On March 16, the Russian Finance Ministry placed 1.5 billion dollars’ worth of Russia-29 Eurobonds with 4.6 percent annual interest and 2.5 billion dollars’ worth of Rossiya-47 Eurobonds with 5.25 percent annual interest.

Nearly 170 investors (39%) most of them from Britain, bought in, along with those from the US (25%) and Russia (22%).

The share of investors from continental Europe and Asia was 14 percent.

With the overall demand having exceeded $7 billion, a large number of potential buyers were unable to invest in Russian securities.

According to Yekaterina Novikova, a senior economist with the Plekhanov Institute in Moscow, the high investor interest in Russian Eurobonds belies widespread reports about serious problems facing the Russian economy as a result of Western sanctions.

“Investors vote with their own money and the large number of people willing to buy Russian bonds means that Russia’s market offers higher profits compared with other markets,” Novikova told Sputnik.

She added that with the implementation of social and economic reforms and clever investments, the share of added value in various fields of commodity production and services will be high, including as a result of the policy of import phase-out.

“The economic situation in Russia is more stable than that of the other economically developed countries whose debt obligations exceed their annual GDP growth, Novikova noted.

She also emphasized that by maintaining its current sanctions against Russia, the West would be acting to the detriment of its own investors.

According to Chris Weafer, a senior partner at Macro-Advisory Ltd, Moscow, the price at which Russia’s recent Eurobonds were sold, is consistent with the current valuation of existing Russian debt.

“As political relations with the US and UK continue to deteriorate, Russia’s financial position grows stronger. Russia has the world’s sixth lowest level of national debt and the world’s sixth highest financial reserves. The value of Russia’s financial reserves has increased by $75 billion since the start of 2017,” Weafer told Sputnik.

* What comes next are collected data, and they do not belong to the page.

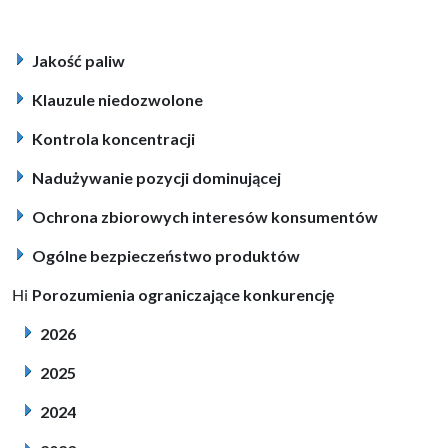
Jakość paliw
Klauzule niedozwolone
Kontrola koncentracji
Nadużywanie pozycji dominującej
Ochrona zbiorowych interesów konsumentów
Ogólne bezpieczeństwo produktów
Porozumienia ograniczające konkurencję
2026
2025
2024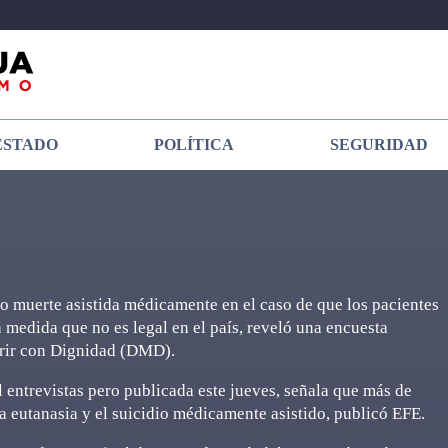
ESTADO
POLÍTICA
SEGURIDAD
 o muerte asistida médicamente en el caso de que los pacientes
 medida que no es legal en el país, reveló una encuesta
Morir con Dignidad (DMD).
l entrevistas pero publicada este jueves, señala que más de
la eutanasia y el suicidio médicamente asistido, publicó EFE.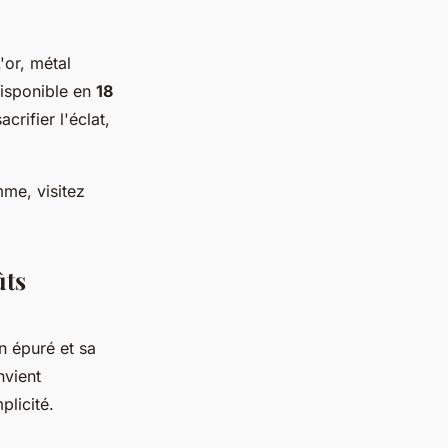
'or, métal
 Disponible en
18
crifier l'éclat,
mme, visitez
ûts
n épuré et sa
vient
plicité.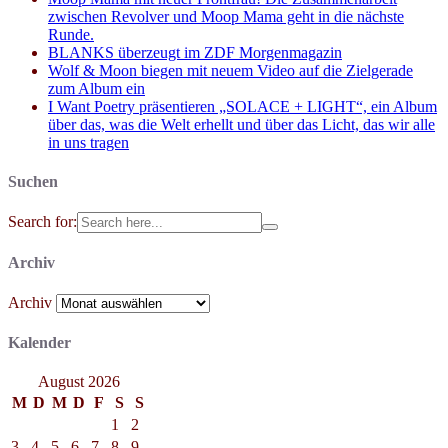
zwischen Revolver und Moop Mama geht in die nächste
Runde.
BLANKS überzeugt im ZDF Morgenmagazin
Wolf & Moon biegen mit neuem Video auf die Zielgerade
zum Album ein
I Want Poetry präsentieren „SOLACE + LIGHT“, ein Album
über das, was die Welt erhellt und über das Licht, das wir alle
in uns tragen
Suchen
Search for:
Archiv
Archiv
Kalender
August 2026
M
D
M
D
F
S
S
1
2
3
4
5
6
7
8
9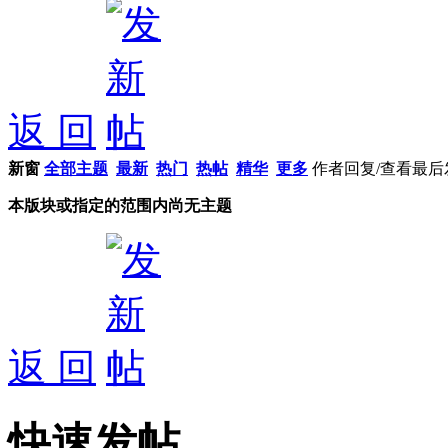
返 回
新窗
全部主题
最新
热门
热帖
精华
更多
作者
回复/查看
最后
本版块或指定的范围内尚无主题
返 回
快速发帖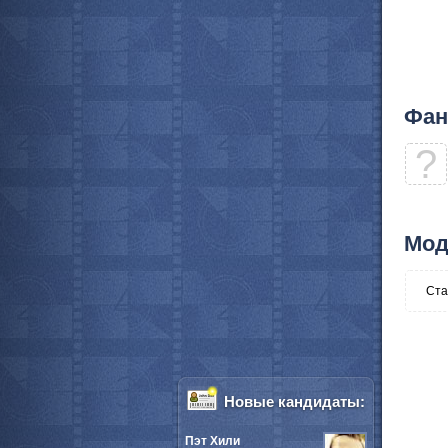
Фан
?
Мод
Ста
Новые кандидаты:
Пэт Хили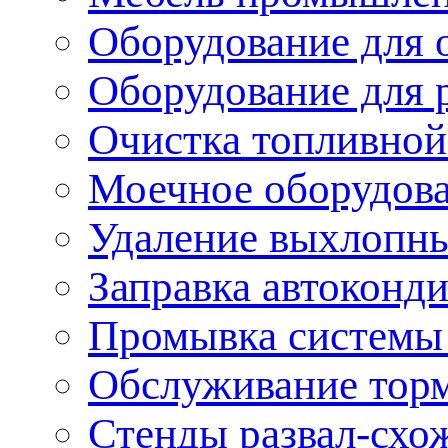
Оборудование для 
Оборудование для 
Очистка топливной
Моечное оборудов
Удаление выхлопны
Заправка автоконд
Промывка системы
Обслуживание тор
Стенды развал-схо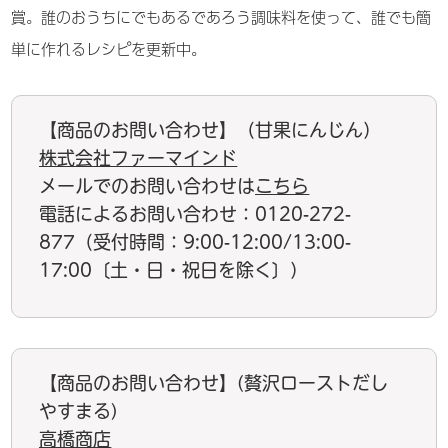
賞。誰のおうちにでもあるであろう調味料を使って、誰でも簡
単に作れるレシピを更新中。
【商品のお問い合わせ】（甘果にんじん）
株式会社ファーマインド
メールでのお問い合わせは
こちら
電話によるお問い合わせ：0120-272-
877（受付時間：9:00-12:00/13:00-
17:00〔土・日・祝日を除く〕）
【商品のお問い合わせ】(贅沢ローストだし
やすまる)
高橋商店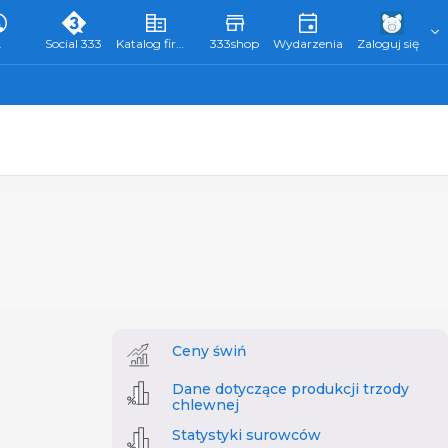
L
Social 333
Katalog firm 333
333shop
Wydarzenia
Zaloguj się
Ceny świń
Dane dotyczące produkcji trzody
chlewnej
Statystyki surowców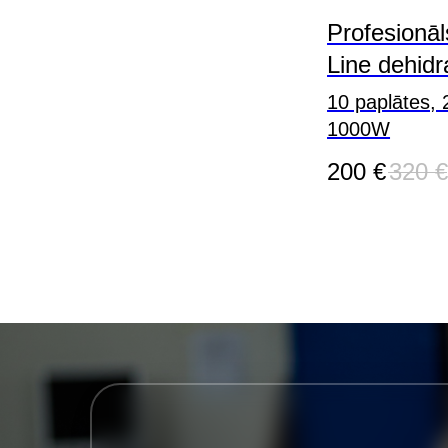
Profesionāl
Line dehidr
10 paplātes, 
1000W
200
€
320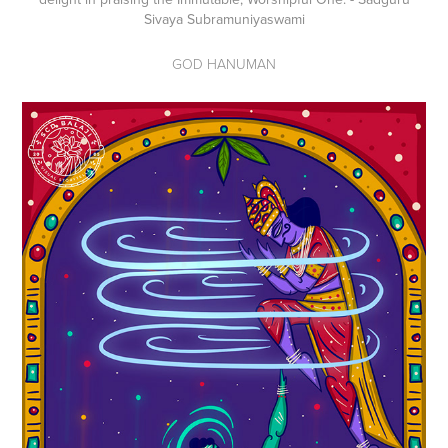
Sivaya Subramuniyaswami
GOD HANUMAN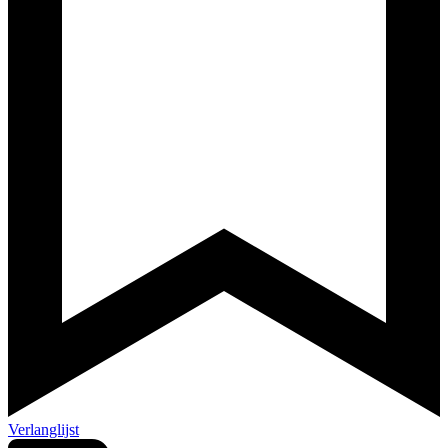
Verlanglijst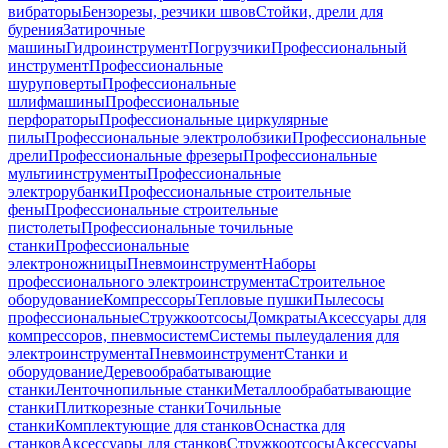
вибраторы
Бензорезы, резчики швов
Стойки, дрели для
бурения
Затирочные
машины
Гидроинструмент
Погрузчики
Профессиональный
инструмент
Профессиональные
шуруповерты
Профессиональные
шлифмашины
Профессиональные
перфораторы
Профессиональные циркулярные
пилы
Профессиональные электролобзики
Профессиональные
дрели
Профессиональные фрезеры
Профессиональные
мультиинструменты
Профессиональные
электрорубанки
Профессиональные строительные
фены
Профессиональные строительные
пистолеты
Профессиональные точильные
станки
Профессиональные
электроножницы
Пневмоинструмент
Наборы
профессионального электроинструмента
Строительное
оборудование
Компрессоры
Тепловые пушки
Пылесосы
профессиональные
Стружкоотсосы
Домкраты
Аксессуары для
компрессоров, пневмосистем
Системы пылеудаления для
электроинструмента
Пневмоинструмент
Станки и
оборудование
Деревообрабатывающие
станки
Ленточнопильные станки
Металлообрабатывающие
станки
Плиткорезные станки
Точильные
станки
Комплектующие для станков
Оснастка для
станков
Аксессуары для станков
Стружкоотсосы
Аксессуары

“This means that investors see Russia as financially very safe and is one of the best investment risks amongst all emerging economies,” he added.

Reflecting this general view, the rating agency Standard & Poor’s recently upgraded Russia’s sovereign risk to investment grade.

In December 2017, President Vladimir Putin suggested issuing special foreign-currency bonds to help Russia’s richest safely and anonymously repatriate capital to shield it from a possible tightening of Western sanctions.